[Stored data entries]
+++

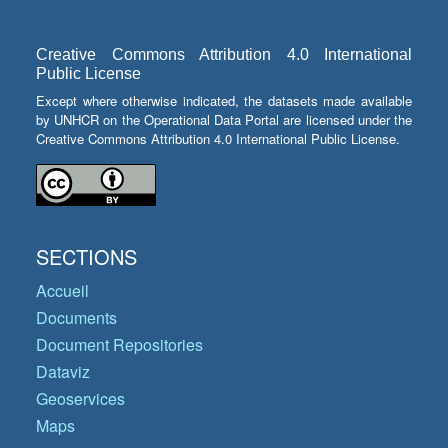
Creative Commons Attribution 4.0 International
Public License
Except where otherwise indicated, the datasets made available
by UNHCR on the Operational Data Portal are licensed under the
Creative Commons Attribution 4.0 International Public License.
SECTIONS
Accueil
Documents
Document Repositories
Dataviz
Geoservices
Maps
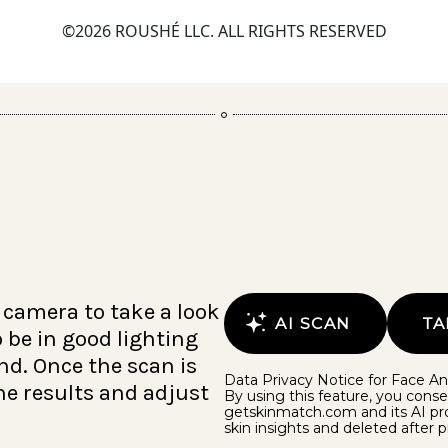
©2026 ROUSHÉ LLC. ALL RIGHTS RESERVED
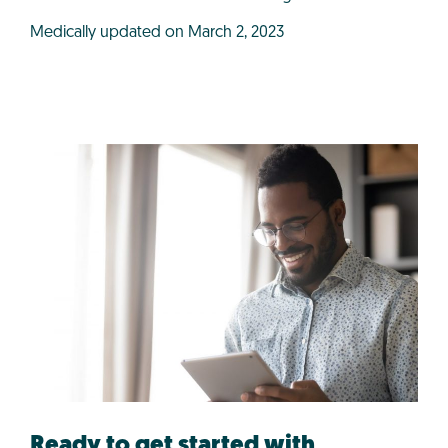
Medically updated on March 2, 2023
Ready to get started with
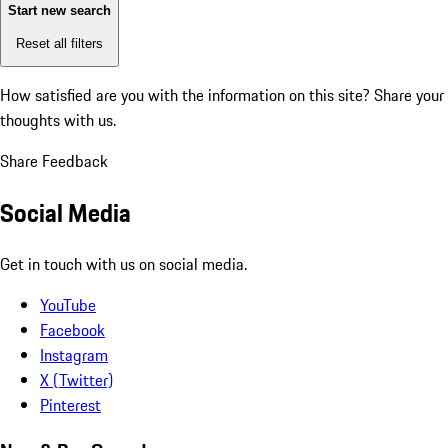
Start new search
Reset all filters
How satisfied are you with the information on this site?
Share your
thoughts with us.
Share Feedback
Social Media
Get in touch with us on social media.
YouTube
Facebook
Instagram
X (Twitter)
Pinterest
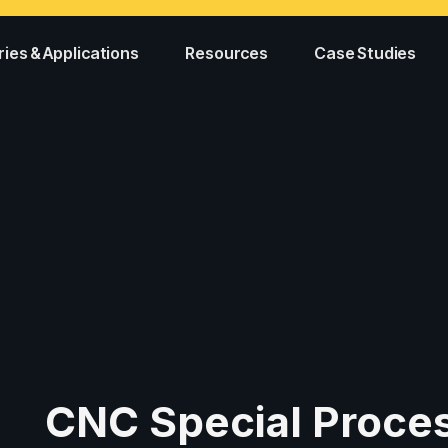
ries & Applications
Resources
Case Studies
CNC Special Proce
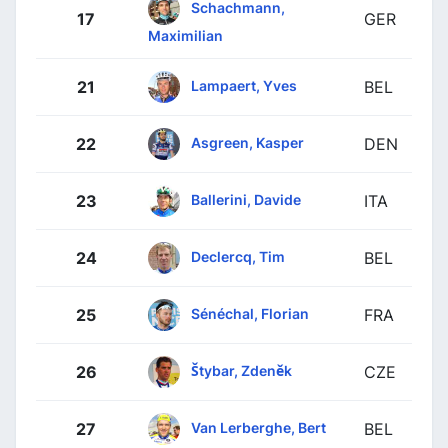
Schachmann,
17
GER
Maximilian
Lampaert, Yves
21
BEL
Asgreen, Kasper
22
DEN
Ballerini, Davide
23
ITA
Declercq, Tim
24
BEL
Sénéchal, Florian
25
FRA
Štybar, Zdeněk
26
CZE
Van Lerberghe, Bert
27
BEL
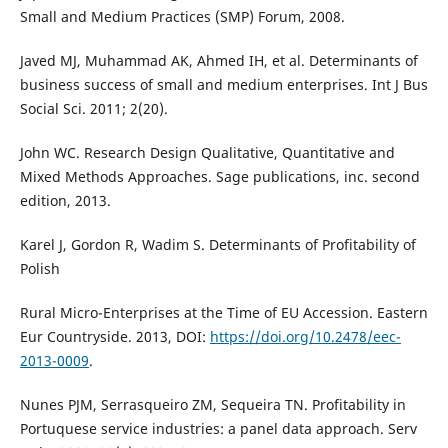
Small and Medium Practices (SMP) Forum, 2008.
Javed MJ, Muhammad AK, Ahmed IH, et al. Determinants of
business success of small and medium enterprises. Int J Bus
Social Sci. 2011; 2(20).
John WC. Research Design Qualitative, Quantitative and
Mixed Methods Approaches. Sage publications, inc. second
edition, 2013.
Karel J, Gordon R, Wadim S. Determinants of Profitability of
Polish
Rural Micro-Enterprises at the Time of EU Accession. Eastern
Eur Countryside. 2013, DOI:
https://doi.org/10.2478/eec-
2013-0009
.
Nunes PJM, Serrasqueiro ZM, Sequeira TN. Profitability in
Portuquese service industries: a panel data approach. Serv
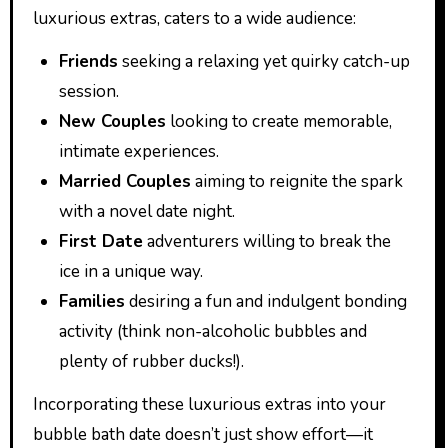
luxurious extras, caters to a wide audience:
Friends
seeking a relaxing yet quirky catch-up
session.
New Couples
looking to create memorable,
intimate experiences.
Married Couples
aiming to reignite the spark
with a novel date night.
First Date
adventurers willing to break the
ice in a unique way.
Families
desiring a fun and indulgent bonding
activity (think non-alcoholic bubbles and
plenty of rubber ducks!).
Incorporating these luxurious extras into your
bubble bath date doesn’t just show effort—it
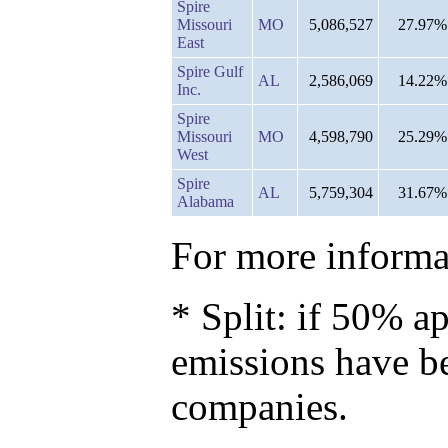
Spire
Missouri
MO
5,086,527
27.97%
East
Spire Gulf
AL
2,586,069
14.22%
Inc.
Spire
Missouri
MO
4,598,790
25.29%
West
Spire
AL
5,759,304
31.67%
Alabama
For more informat
* Split: if 50% ap
emissions have b
companies.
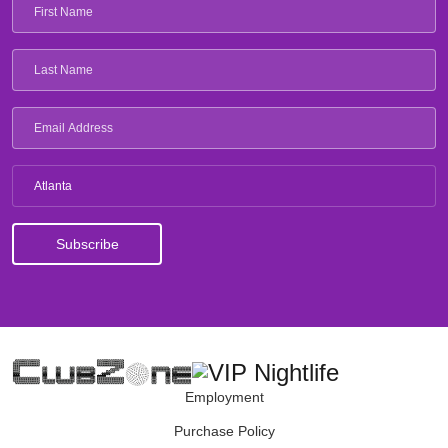
Atlanta
Employment
Purchase Policy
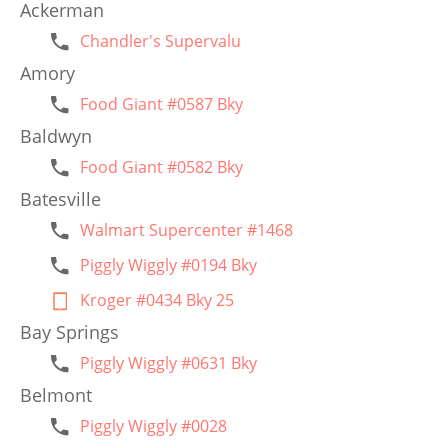
Ackerman
Chandler's Supervalu
Amory
Food Giant #0587 Bky
Baldwyn
Food Giant #0582 Bky
Batesville
Walmart Supercenter #1468
Piggly Wiggly #0194 Bky
Kroger #0434 Bky 25
Bay Springs
Piggly Wiggly #0631 Bky
Belmont
Piggly Wiggly #0028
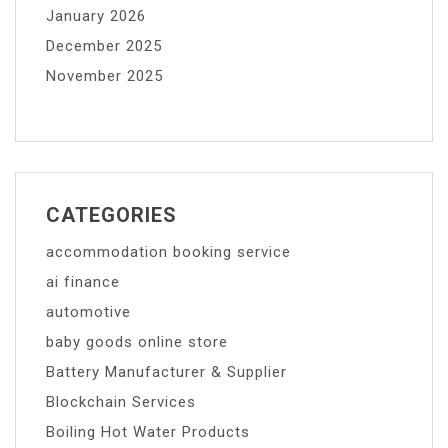
January 2026
December 2025
November 2025
CATEGORIES
accommodation booking service
ai finance
automotive
baby goods online store
Battery Manufacturer & Supplier
Blockchain Services
Boiling Hot Water Products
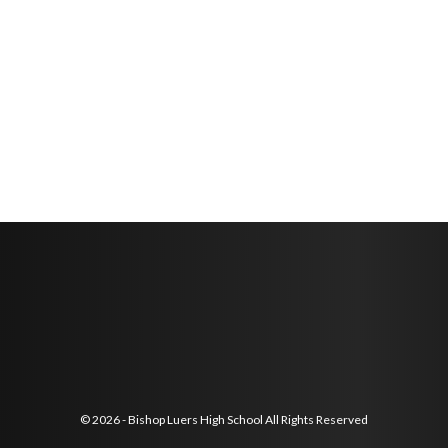
© 2026 - Bishop Luers High School All Rights Reserved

+++

YOUR GOAL: Repeat each of the records exactly as written, except for the pictures, which are to be left out.

ANSWER TO THIS TASK:
Creative Commons Attribution 4.0 International
Public License
Except where otherwise indicated, the datasets made available
by UNHCR on the Operational Data Portal are licensed under the
Creative Commons Attribution 4.0 International Public License.
SECTIONS
Accueil
Documents
Document Repositories
Dataviz
Geoservices
Maps
©2026 ROUSHÉ LLC. ALL RIGHTS RESERVED
Medically updated on March 2, 2023
Ready to get started with
Start new search
Reset all filters
How satisfied are you with the information on this site?
Share your
thoughts with us.
Share Feedback
Social Media
Get in touch with us on social media.
YouTube
Facebook
Instagram
X (Twitter)
Pinterest
ries & Applications
Resources
Case Studies
CNC Special Proce
Schachmann,
17
GER
Maximilian
Lampaert, Yves
21
BEL
Asgreen, Kasper
22
DEN
Ballerini, Davide
23
ITA
Declercq, Tim
24
BEL
Sénéchal, Florian
25
FRA
Štybar, Zdeněk
26
CZE
Van Lerberghe, Bert
27
BEL
Small and Medium Practices (SMP) Forum, 2008.
Javed MJ, Muhammad AK, Ahmed IH, et al. Determinants of
business success of small and medium enterprises. Int J Bus
Social Sci. 2011; 2(20).
John WC. Research Design Qualitative, Quantitative and
Mixed Methods Approaches. Sage publications, inc. second
edition, 2013.
Karel J, Gordon R, Wadim S. Determinants of Profitability of
Polish
Rural Micro-Enterprises at the Time of EU Accession. Eastern
Eur Countryside. 2013, DOI:
https://doi.org/10.2478/eec-
2013-0009
.
Nunes PJM, Serrasqueiro ZM, Sequeira TN. Profitability in
Portuquese service industries: a panel data approach. Serv
luxurious extras, caters to a wide audience:
Friends
seeking a relaxing yet quirky catch-up
session.
New Couples
looking to create memorable,
intimate experiences.
Married Couples
aiming to reignite the spark
with a novel date night.
First Date
adventurers willing to break the
ice in a unique way.
Families
desiring a fun and indulgent bonding
activity (think non-alcoholic bubbles and
plenty of rubber ducks!).
Incorporating these luxurious extras into your
bubble bath date doesn’t just show effort—it
Spire
Missouri
MO
5,086,527
27.97%
East
Spire Gulf
AL
2,586,069
14.22%
Inc.
Spire
Missouri
MO
4,598,790
25.29%
West
Spire
AL
5,759,304
31.67%
Alabama
For more informat
* Split: if 50% ap
emissions have b
companies.
Atlanta
Employment
Purchase Policy
Ackerman
Chandler's Supervalu
Amory
Food Giant #0587 Bky
Baldwyn
Food Giant #0582 Bky
Batesville
Walmart Supercenter #1468
Piggly Wiggly #0194 Bky
Kroger #0434 Bky 25
Bay Springs
Piggly Wiggly #0631 Bky
Belmont
Piggly Wiggly #0028
January 2026
December 2025
November 2025
CATEGORIES
accommodation booking service
ai finance
automotive
baby goods online store
Battery Manufacturer & Supplier
Blockchain Services
Boiling Hot Water Products
© 2026 - Bishop Luers High School All Rights Reserved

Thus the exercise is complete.